Dec 5, 2014

Cooking on the Road

Yesterday I mentioned cooking dinner. The parish hostel in Valpromaro is an entire house, with a complete‎ kitchen (plus washing machine). All the pots, pans, plates, utensils, and glasses were provided.  Even basic staples such as pasta (multiple types), bread, flour, sugar, olive oil, tomato paste, milk, juice, jam, tea, coffee (and several sizes of Italian coffee pots), and fresh fruit were stocked. It was a very well-kept hostel. And yes, there was toilet paper in all three of the bathrooms! (Sad that I have to mention that, but it's not something one can take for granted in the parochial accommodations along the Via Francigena.)

But what about days like today? I arrived in Altopascio, having phoned last evening to ensure they were open and to let them know I was coming. I went to the public library to present my documents and check in, and Valentina was most hospitable. She walked the few blocks to the municpally-run hostel and showed me around. (She's been taking an English course for a few months, and was glad to practice her skills.) It's clean, the hot water works, there are a dozen beds for me to choose from, but it's not set up for anything other than a place to sleep in the summer months (i.e., there's no heat and no kitchen).

My solution to the cooking situation is pictured above. I'd bought a Trangia mini camping stove kit, which includes a 900 mL capacity pot, a lid which also serves as a frying pan, an aluminium wind screen, a handle for both pot and pan, and a solidly-built brass alcohol burning stove. Someone at a Toronto meeting of the Canadian Company of Pilgrims ‎had recommended this, and it was compact, lightweight, and ridiculously cheap compared to the options.

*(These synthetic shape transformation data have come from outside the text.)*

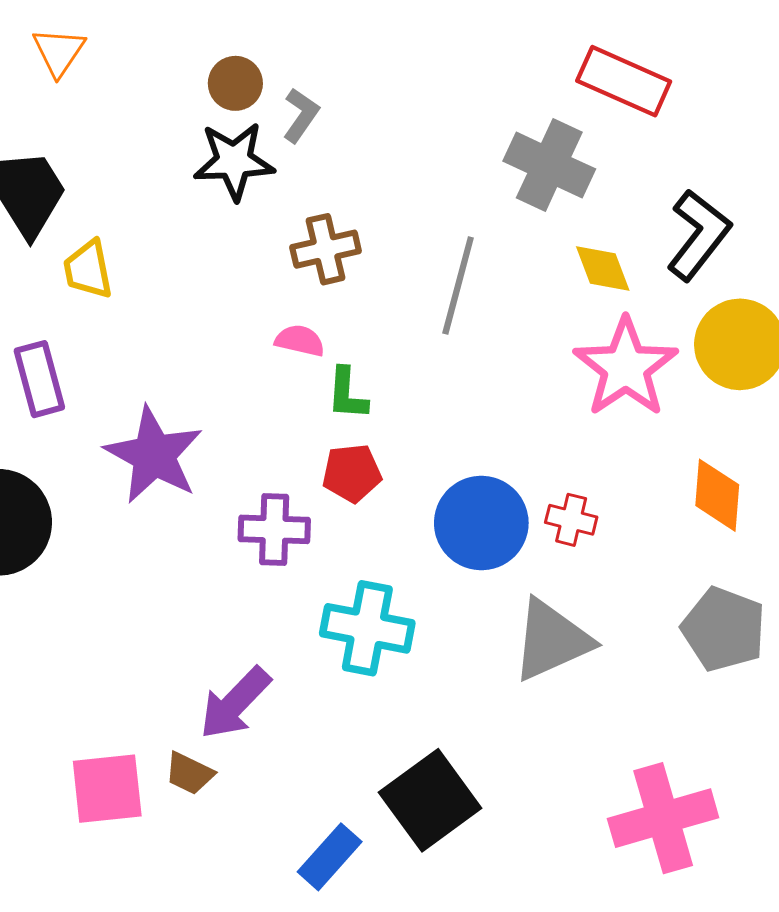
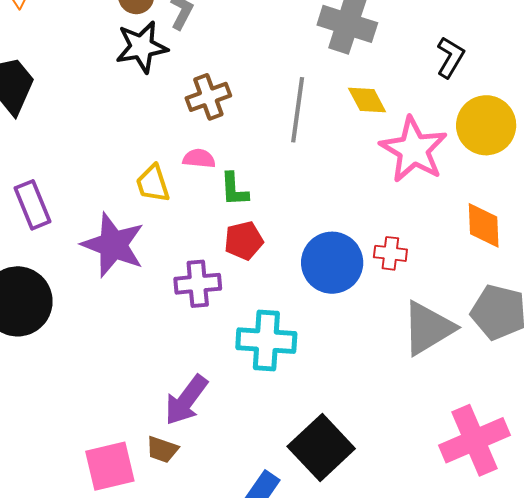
black L-shape: (699, 235) -> (450, 57), size x0.7
yellow diamond: (603, 268) -> (367, 100), moved
yellow trapezoid: (88, 269) -> (153, 184), moved
gray triangle: (552, 640) -> (428, 328), moved

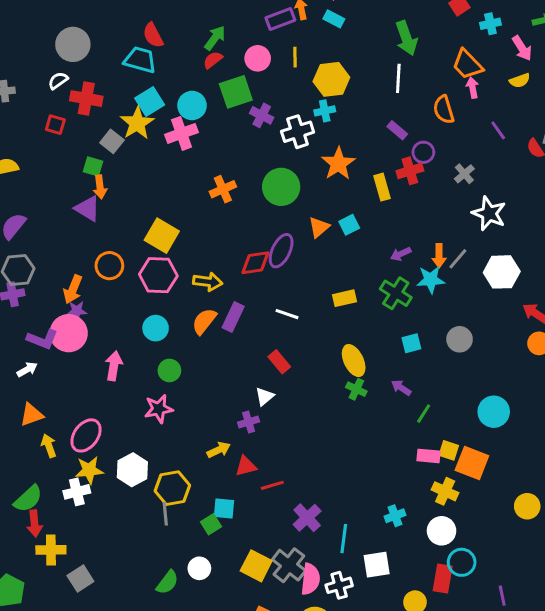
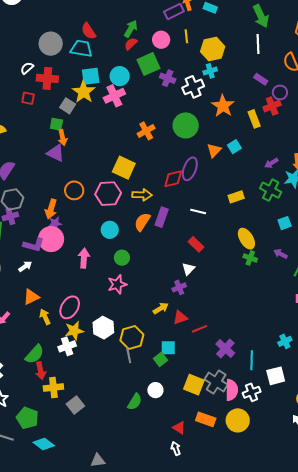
gray circle: (73, 44) -> (51, 44), moved
cyan square: (150, 102) -> (91, 76), turned 30
yellow square: (162, 236) -> (124, 168), moved

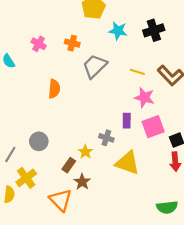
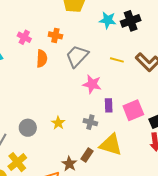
cyan star: (118, 31) -> (108, 20), moved
orange semicircle: (54, 89) -> (42, 59), moved
pink star: (144, 98) -> (92, 84), moved
yellow star: (85, 152) -> (58, 123), moved
brown rectangle: (69, 165) -> (87, 155), moved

Then in the course‎ of my research, I came across the very simple and elegant penny stove. Made out of two aluminium drink cans (beer or pop, I won't judge), it has several advantages over the Trangia. 

First and foremost is its weight. You could probably drop a Trangia stove off a cliff and have it survive, it's that rugged. The penny stove weighs less than a single empty pop can. It may not be bullet proof, but with proper care it doesn't need to be.

If, through carelessness or misfortune, I do damage my penny stove, with my Swiss Army Knife and two Coke cans, I can simply build a replacement stove. (I've done this and successfully tested it, although the one I brought with me was made using a Dremel, a razor blade, and sandpaper.)

Finally, while they both use alcohol as fuel, the penny stove is pressurised. That means it will light and burn at higher altitudes and lower temperatures than its heavier, more expensive sibling.‎ When I camped out at 1200 m above sea level in the Alps at temperatures just barelt above the freezing point, I was able to enjoy a piping hot cup of tea while I watched the sun rise. Maybe the Trangia would've worked under those circumstances, I don't know. But with my nifty little penny stove, I had full confidence. It's science!

Here's a link with more info about these practical little stoves:

With the Trangia cookware, and the penny stove, the only other items needed are fuel and a source of ignition. A mini Bic lighter serves for the latter, with strike-anywhere matches in a waterproof container as backup. If one looks into the arcane world of minimalist camping and penny stoves, there is a surprising amount of discussion about what fuels work best. 

Petroleum products are impossible to use with a penny stove without an explosion that spews flaming petroleum in every direction. Not good.

However, there are some very common fluids which work in an alcohol stove. Paint thinner (but read the label to make sure it's alcohol-based!), gas line antifreeze, rubbing alcohol available in any drugstore -- there's quite a list.

What I've been using is something which can't be bought in Canada. This one litre bottle of 95% alcohol cost me €16 in a supermarket, where it was located in the liquor section. With that, I have enough fuel for a cup of tea and a hot meal once a day for at least two months. Plus, it can be ingested - for medicinal purposes only!

So that's how I cook. But what do I cook? Mostly I've opted to heat up tins of soup, but tonight I had risotto (from a Knorr's instant mix) and I have made pasta. Once the Nativity Fast is over, I can fry, scramble, or boil eggs, fry up bacon or a minute steak, make pancakes if I really get ambitious! When that's combined‎ with fresh bread, fresh fruit, maybe a bit of chocolate, and some nice cheese, I'm eating rather well. I need to get some veggies in my diet, though. (Good excuse to have a restaurant meal tomorrow, I suppose!)

And now I ought to do the washing up and prepare for an early night. Tomorrow I'll either walk 26 kms or 37 - there are absolutely no overnight accommodations of any sort between those two points. I'll let my body decide tomorrow once I get to the first of the two possibilities...


  1. isn't it nice that the Cdn gov. (or is it just Ontario?) protects us from the evil 95% alcohol. I bet you're going to become an addict after a couple of months in EU.

  2. You have a very nice blog. Warm greetings from Montreal, Canada.

    1. Thank you, Linda! Out of curiosity, how did you stumble across my little travel journal?